## TASK PROMPT:
The required answer is an exact copy of every line from the beginning of the entries through the line with "times. For groups looking to explore the most", with all pictures omitted.

━━━ DATA SHOWN ━━━

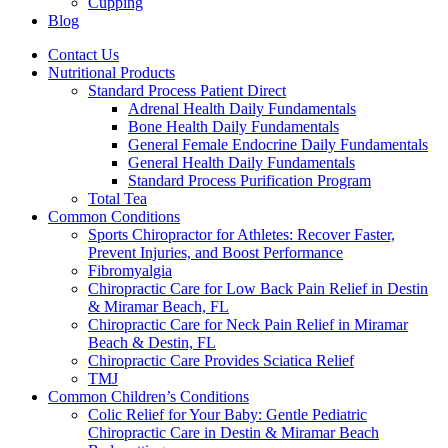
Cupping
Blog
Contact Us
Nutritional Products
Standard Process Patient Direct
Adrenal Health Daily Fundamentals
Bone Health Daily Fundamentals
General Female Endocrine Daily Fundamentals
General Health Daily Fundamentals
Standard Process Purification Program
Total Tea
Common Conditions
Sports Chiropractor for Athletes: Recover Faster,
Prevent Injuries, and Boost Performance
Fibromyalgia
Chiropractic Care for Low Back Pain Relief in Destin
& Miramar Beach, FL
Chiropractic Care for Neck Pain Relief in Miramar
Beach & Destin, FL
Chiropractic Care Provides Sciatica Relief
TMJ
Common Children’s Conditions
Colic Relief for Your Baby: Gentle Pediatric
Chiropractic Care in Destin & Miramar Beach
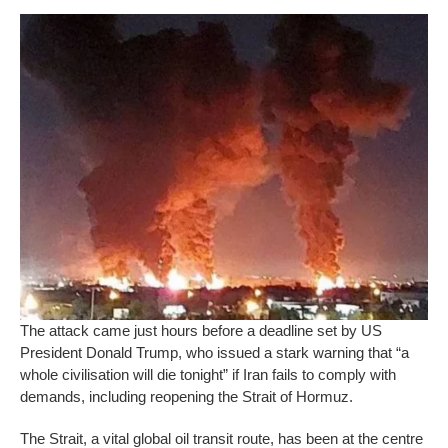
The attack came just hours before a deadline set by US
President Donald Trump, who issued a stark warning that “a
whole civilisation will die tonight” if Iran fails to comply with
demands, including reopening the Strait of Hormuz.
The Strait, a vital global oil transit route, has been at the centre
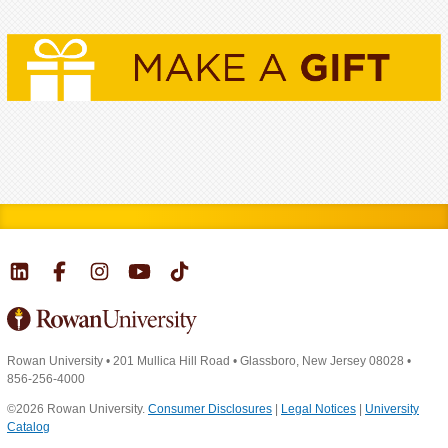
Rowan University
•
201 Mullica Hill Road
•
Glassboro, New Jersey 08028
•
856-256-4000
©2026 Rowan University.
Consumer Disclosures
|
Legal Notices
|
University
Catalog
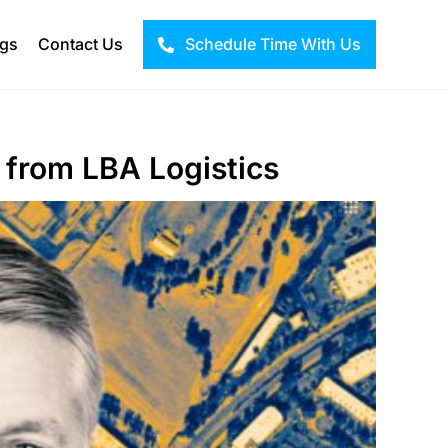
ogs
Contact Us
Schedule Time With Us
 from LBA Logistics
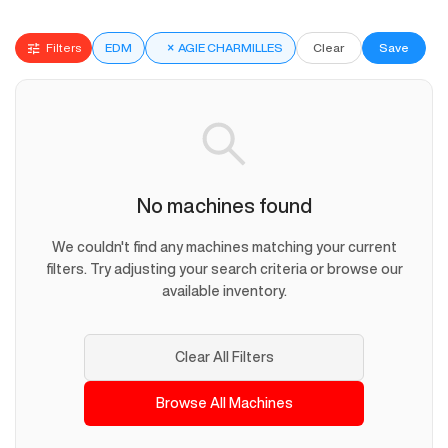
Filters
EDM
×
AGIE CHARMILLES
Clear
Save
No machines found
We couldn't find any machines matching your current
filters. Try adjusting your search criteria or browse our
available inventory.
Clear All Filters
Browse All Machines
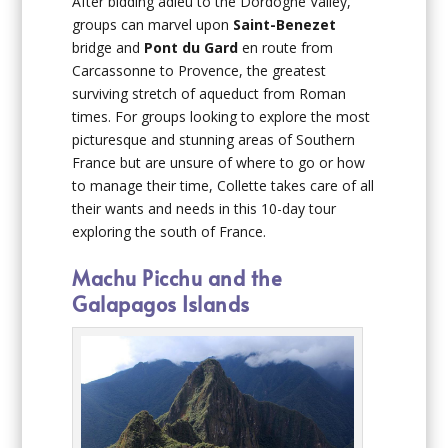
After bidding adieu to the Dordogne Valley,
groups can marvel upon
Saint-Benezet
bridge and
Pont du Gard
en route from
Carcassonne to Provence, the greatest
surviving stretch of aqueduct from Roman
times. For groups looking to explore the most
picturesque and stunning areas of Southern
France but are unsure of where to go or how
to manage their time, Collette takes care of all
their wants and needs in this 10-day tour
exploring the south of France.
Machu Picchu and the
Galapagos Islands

━━━

## ANSWER FOR THE TASK:
Cupping
Blog
Contact Us
Nutritional Products
Standard Process Patient Direct
Adrenal Health Daily Fundamentals
Bone Health Daily Fundamentals
General Female Endocrine Daily Fundamentals
General Health Daily Fundamentals
Standard Process Purification Program
Total Tea
Common Conditions
Sports Chiropractor for Athletes: Recover Faster,
Prevent Injuries, and Boost Performance
Fibromyalgia
Chiropractic Care for Low Back Pain Relief in Destin
& Miramar Beach, FL
Chiropractic Care for Neck Pain Relief in Miramar
Beach & Destin, FL
Chiropractic Care Provides Sciatica Relief
TMJ
Common Children’s Conditions
Colic Relief for Your Baby: Gentle Pediatric
Chiropractic Care in Destin & Miramar Beach
The attack came just hours before a deadline set by US
President Donald Trump, who issued a stark warning that “a
whole civilisation will die tonight” if Iran fails to comply with
demands, including reopening the Strait of Hormuz.
The Strait, a vital global oil transit route, has been at the centre
Rowan University
•
201 Mullica Hill Road
•
Glassboro, New Jersey 08028
•
856-256-4000
©2026 Rowan University.
Consumer Disclosures
|
Legal Notices
|
University
Catalog
ogs
Contact Us
Schedule Time With Us
 from LBA Logistics
Filters
EDM
×
AGIE CHARMILLES
Clear
Save
No machines found
We couldn't find any machines matching your current
filters. Try adjusting your search criteria or browse our
available inventory.
Clear All Filters
Browse All Machines
After bidding adieu to the Dordogne Valley,
groups can marvel upon
Saint-Benezet
bridge and
Pont du Gard
en route from
Carcassonne to Provence, the greatest
surviving stretch of aqueduct from Roman
times. For groups looking to explore the most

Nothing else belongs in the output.